My wife only went out about 7 times during her little fling, but my gut ached from the time she walked out the door until at least 12 hours after she got home at 3AM. It seems to have not bothered you at the time. It took me years to come to the realization you did, albeit in a different way. I buried it. And I fully realized what these GNO's are like after researching a lot of sites like these. Asking questions. Key-word searching years worth of archived threads and posts. 

And that was 7 nights. This OP's wife is going WEEKLY. And this is her second go at partying with the girls. Her first one was when he was in Khandahar Province for 6 months. IMAGINE what those nights were like.
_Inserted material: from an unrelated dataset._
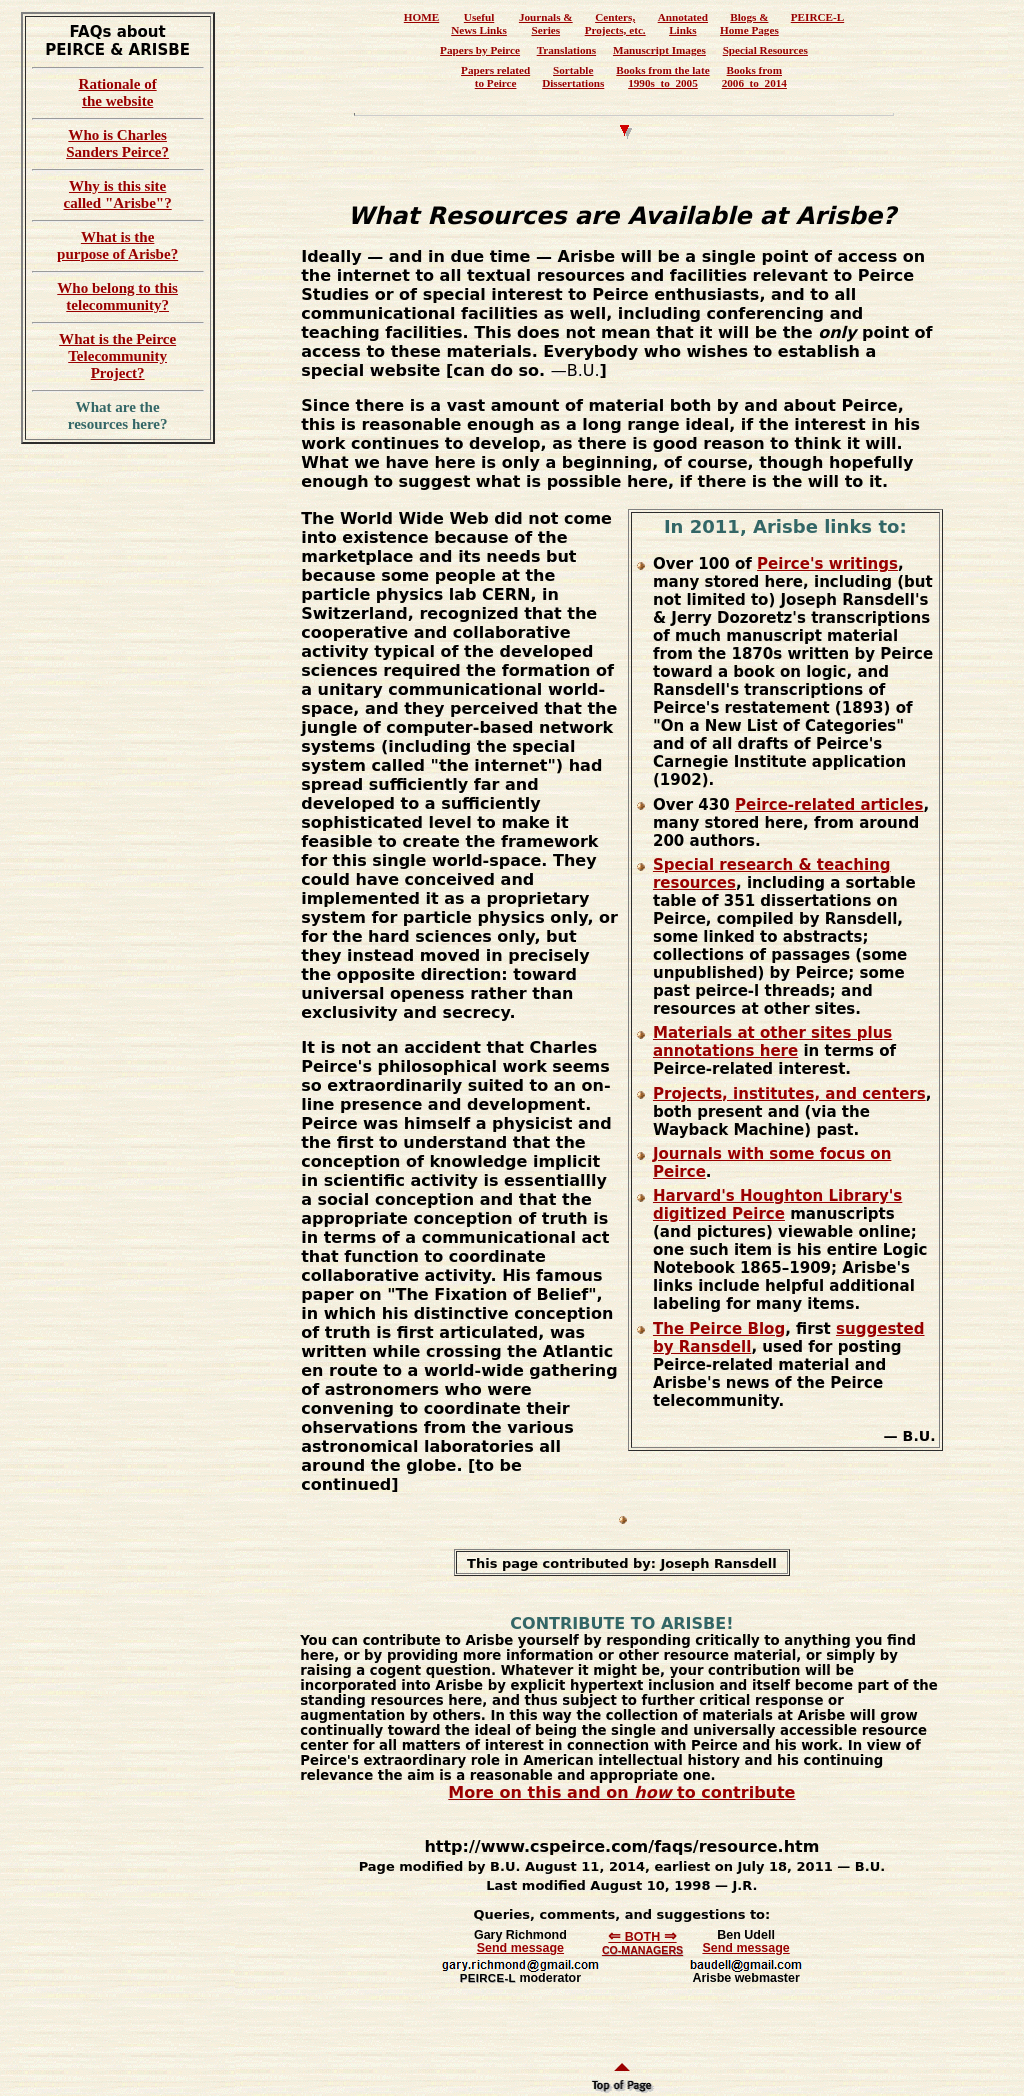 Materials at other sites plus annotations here (772, 1042)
There has been a lot of partying with a lot of men. Only her gal pals know how far that partying went. But there was a lot of it. 
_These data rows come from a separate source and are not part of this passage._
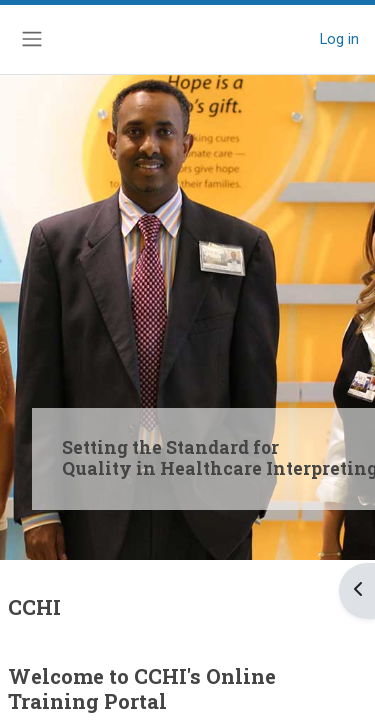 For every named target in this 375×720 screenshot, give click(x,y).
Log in (339, 39) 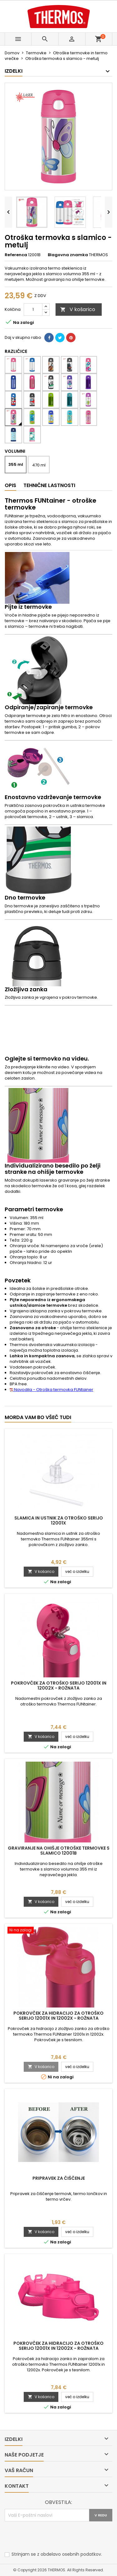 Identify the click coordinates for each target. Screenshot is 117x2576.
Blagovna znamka (68, 255)
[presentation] (52, 2537)
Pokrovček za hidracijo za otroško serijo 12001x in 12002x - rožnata (58, 2015)
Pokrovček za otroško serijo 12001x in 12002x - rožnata (58, 1685)
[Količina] (33, 309)
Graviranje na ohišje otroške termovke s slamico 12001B (59, 1850)
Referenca (16, 255)
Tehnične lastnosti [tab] (49, 485)
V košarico (77, 309)
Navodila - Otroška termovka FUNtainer (51, 1390)
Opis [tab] (10, 485)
Yes, your wife goes out too much. She needs to stop or do it differently. And you need to deal with all of those nights she was out in her little tight skirt and halter top when you were deployed. Men were on her like stink on ****. ALL NIGHT. I guess the good news is that she wasn't spending any of your money on her drinks.

I was ready to post this, but reread his original post. Except for a minimal recovery period ofter the birth of a child, his wife has been going out with the girls either weekly or every other week for years. And most of that is weekly. Damn. That could be hundreds of GNO's. Do you have ANY idea who she meets and parties with on these nights? Has she ever told you about these men?